SECURE BECAUSE MATH: A DEEP-DIVE ON MACHINE LEARNING-BASED MONITORING presented at BlackHatUS 2014

by Alex Pinto,

Summary : We could all have predicted this with our magical Big Data analytics platforms, but it seems that machine learning is the new hotness in Information Security. A great number of start-ups with 'cy' and 'threat' in their names that claim that their product will defend or detect more effectively than their neighbors' product "because math." And it should be easy to fool people without a PhD or two that math just works.
Indeed, math is powerful and large scale machine learning is an important cornerstone of much of the systems that we use today. However, not all algorithms and techniques are born equal. Machine learning is a very powerful tool box, but not every tool can be applied to every problem and that's where the pitfalls lie.
This presentation will describe the different techniques available for data analysis and machine learning for information security, and discuss their strengths and caveats.

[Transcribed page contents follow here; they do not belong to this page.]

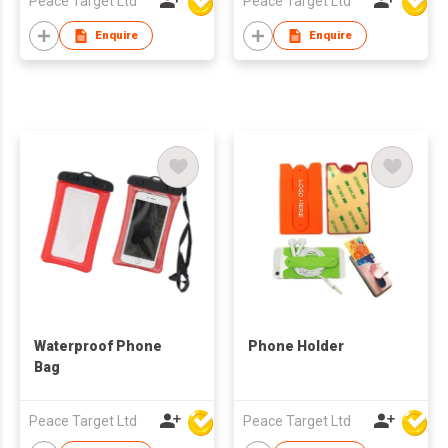
Peace Target Ltd
Peace Target Ltd
Enquire
Enquire
Waterproof Phone
Phone Holder
Bag
Peace Target Ltd
Peace Target Ltd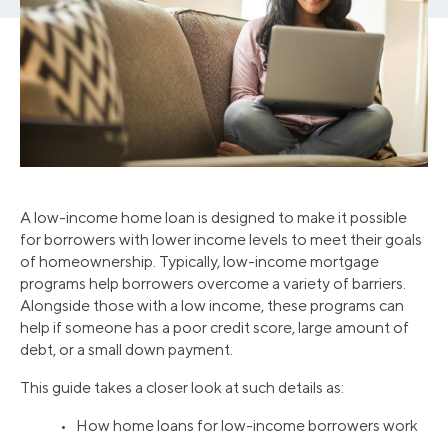
A low-income home loan is designed to make it possible
for borrowers with lower income levels to meet their goals
of homeownership. Typically, low-income mortgage
programs help borrowers overcome a variety of barriers.
Alongside those with a low income, these programs can
help if someone has a poor credit score, large amount of
debt, or a small down payment.
This guide takes a closer look at such details as:
• How home loans for low-income borrowers work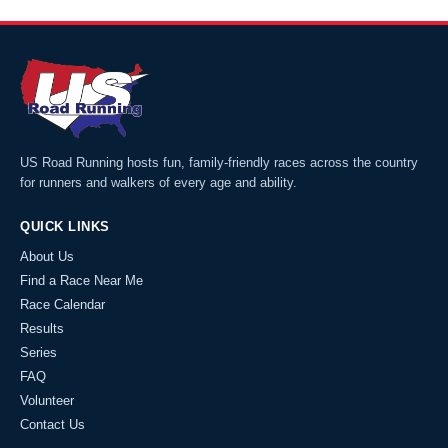
US Road Running hosts fun, family-friendly races across the country
for runners and walkers of every age and ability.
QUICK LINKS
About Us
Find a Race Near Me
Race Calendar
Results
Series
FAQ
Volunteer
Contact Us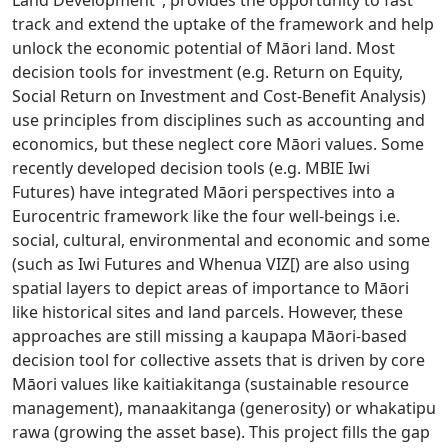
track and extend the uptake of the framework and help
unlock the economic potential of Māori land. Most
decision tools for investment (e.g. Return on Equity,
Social Return on Investment and Cost-Benefit Analysis)
use principles from disciplines such as accounting and
economics, but these neglect core Māori values. Some
recently developed decision tools (e.g. MBIE Iwi
Futures) have integrated Māori perspectives into a
Eurocentric framework like the four well-beings i.e.
social, cultural, environmental and economic and some
(such as Iwi Futures and Whenua VIZ[) are also using
spatial layers to depict areas of importance to Māori
like historical sites and land parcels. However, these
approaches are still missing a kaupapa Māori-based
decision tool for collective assets that is driven by core
Māori values like kaitiakitanga (sustainable resource
management), manaakitanga (generosity) or whakatipu
rawa (growing the asset base). This project fills the gap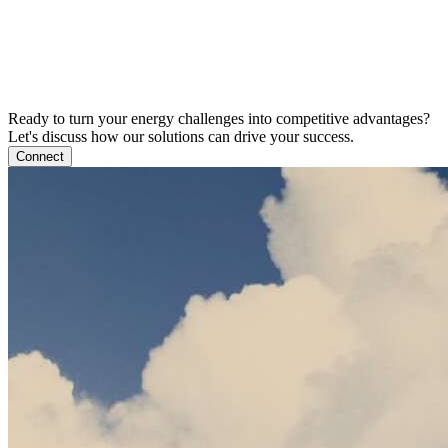
Ready to turn your energy challenges into competitive advantages?
Let's discuss how our solutions can drive your success.
Connect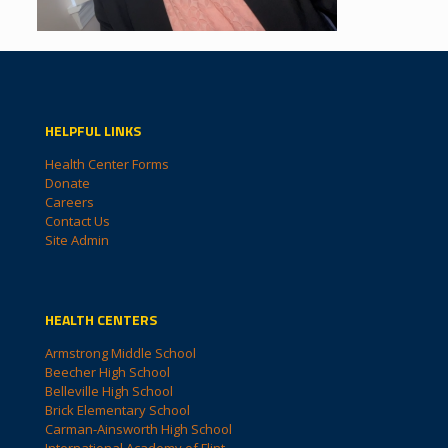
HELPFUL LINKS
Health Center Forms
Donate
Careers
Contact Us
Site Admin
HEALTH CENTERS
Armstrong Middle School
Beecher High School
Belleville High School
Brick Elementary School
Carman-Ainsworth High School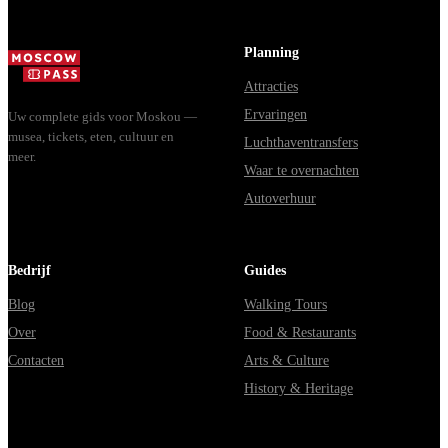
Planning
Attracties
Ervaringen
Uw complete gids voor Moskou —
musea, tickets, eten, cultuur en
Luchthaventransfers
meer.
Waar te overnachten
Autoverhuur
Bedrijf
Guides
Blog
Walking Tours
Over
Food & Restaurants
Contacten
Arts & Culture
History & Heritage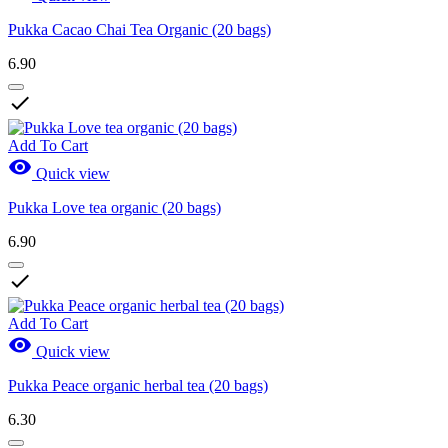
Pukka Cacao Chai Tea Organic (20 bags)
6.90

Add To Cart

Quick view
Pukka Love tea organic (20 bags)
6.90

Add To Cart

Quick view
Pukka Peace organic herbal tea (20 bags)
6.30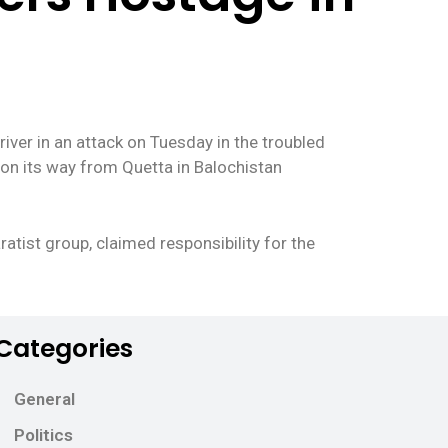
iver in an attack on Tuesday in the troubled
 on its way from Quetta in Balochistan
atist group, claimed responsibility for the
Categories
General
Politics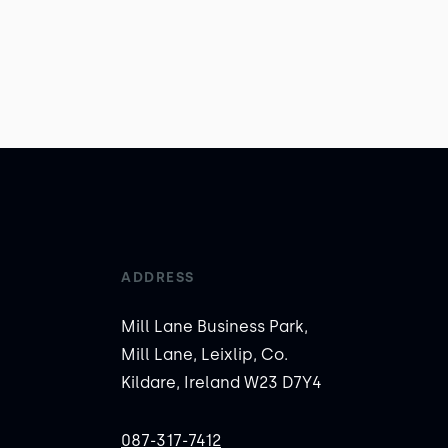
ADDRESS
Mill Lane Business Park,
Mill Lane, Leixlip, Co.
Kildare, Ireland W23 D7Y4
087-317-7412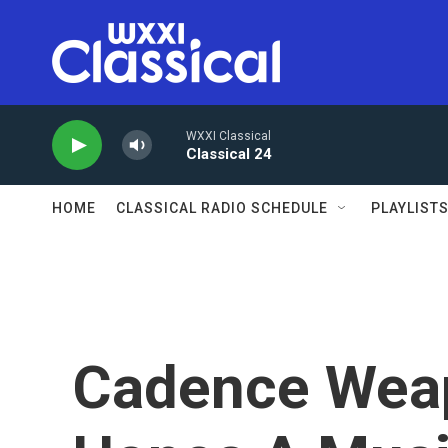
Skip to main content
WXXI Classical
Classical 24
HOME
CLASSICAL RADIO SCHEDULE
PLAYLIST
Cadence Weap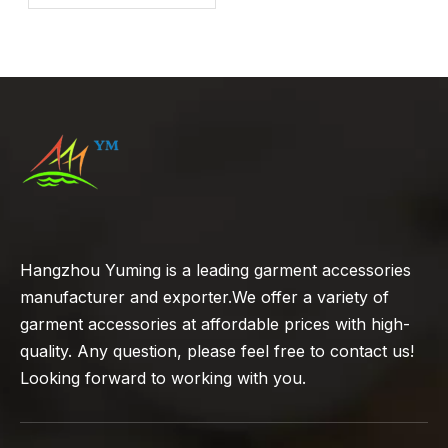
Hangzhou Yuming is a leading garment accessories
manufacturer and exporter.We offer a variety of
garment accessories at affordable prices with high-
quality. Any question, please feel free to contact us!
Looking forward to working with you.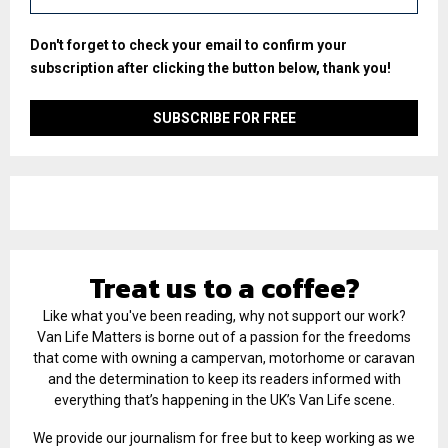
Don't forget to check your email to confirm your
subscription after clicking the button below, thank you!
Treat us to a coffee?
Like what you've been reading, why not support our work?
Van Life Matters is borne out of a passion for the freedoms
that come with owning a campervan, motorhome or caravan
and the determination to keep its readers informed with
everything that’s happening in the UK’s Van Life scene.
We provide our journalism for free but to keep working as we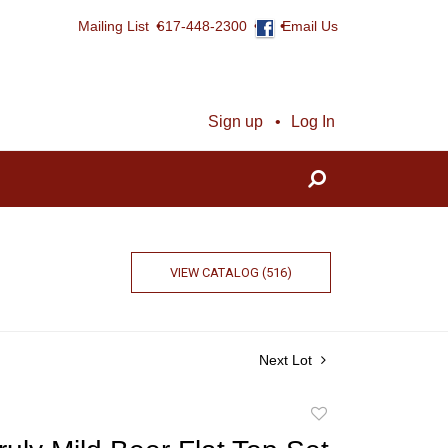
Mailing List
617-448-2300
Email Us
Sign up
Log In
VIEW CATALOG (516)
Next Lot
Add
to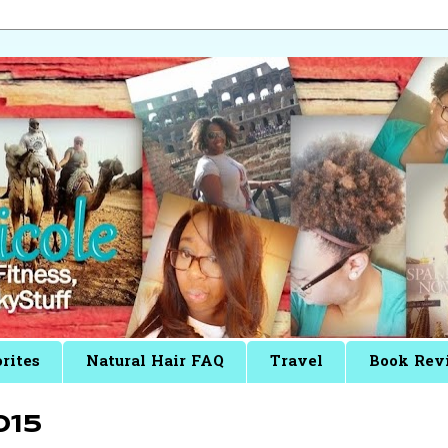
rites
Natural Hair FAQ
Travel
Book Rev
015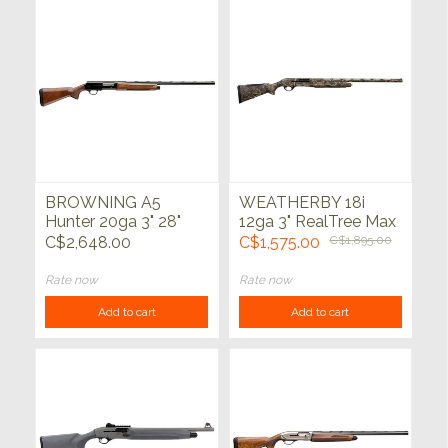
BROWNING A5
WEATHERBY 18i
Hunter 20ga 3" 28"
12ga 3" RealTree Max
7 28"
C$2,648.00
C$1,575.00
C$1,895.00
Rate now
Rate now
Add to cart
Add to cart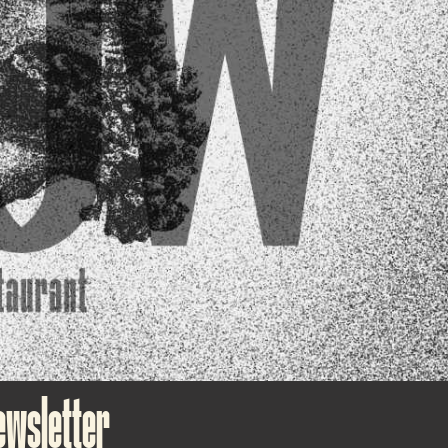
ewsletter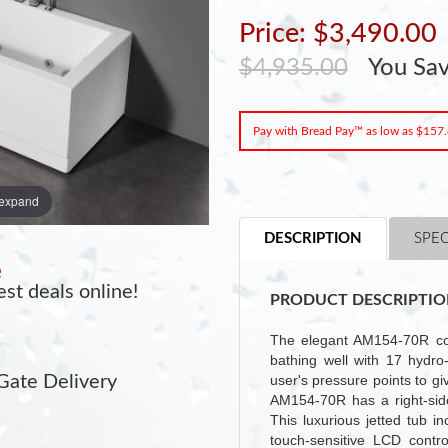
Price: $3,490.00
$4,935.00
You Sa
Pay with Bread Pay™ as low as $157
 expand
DESCRIPTION
SPEC
e
st deals online!
PRODUCT DESCRIPTIO
The elegant AM154-70R com
bathing well with 17 hydro-
user's pressure points to g
Gate Delivery
AM154-70R has a right-side
This luxurious jetted tub 
touch-sensitive LCD contr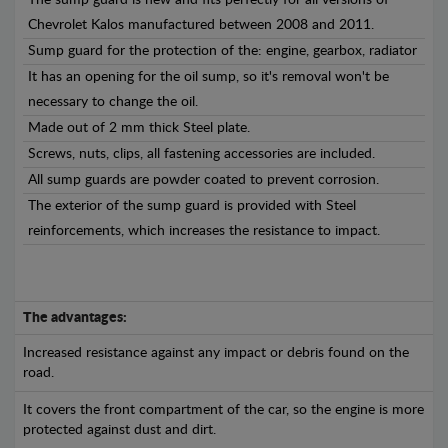
The sump guard is new and fits perfectly for all versions of
Chevrolet Kalos manufactured between 2008 and 2011.
Sump guard for the protection of the: engine, gearbox, radiator
It has an opening for the oil sump, so it's removal won't be
necessary to change the oil.
Made out of 2 mm thick Steel plate.
Screws, nuts, clips, all fastening accessories are included.
All sump guards are powder coated to prevent corrosion.
The exterior of the sump guard is provided with Steel
reinforcements, which increases the resistance to impact.
The advantages:
Increased resistance against any impact or debris found on the
road.
It covers the front compartment of the car, so the engine is more
protected against dust and dirt.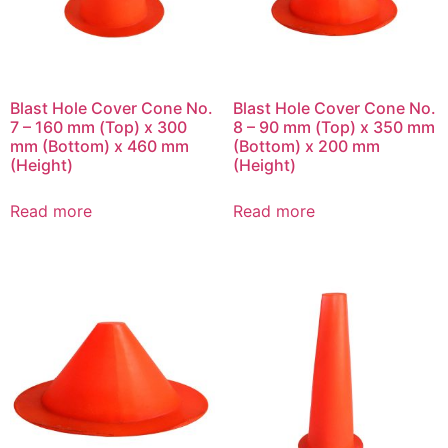
Blast Hole Cover Cone No.
Blast Hole Cover Cone No.
7 – 160 mm (Top) x 300
8 – 90 mm (Top) x 350 mm
mm (Bottom) x 460 mm
(Bottom) x 200 mm
(Height)
(Height)
Read more
Read more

The ghost of marketing past will also show how similar the unfulfilled promises of deterministic and exploratory analysis were, and how to avoid making the same mistakes again.
Finally, the presentation will describe the techniques and feature sets that were developed by the presenter in the past year as a part of his ongoing research project on the subject, in particular he'll present some interesting results obtained since the last presentation at Black Hat USA 2013, and some ideas that could improve the application of machine learning for use in information security, specially in its use as a helper for security analysts in incident detection and response.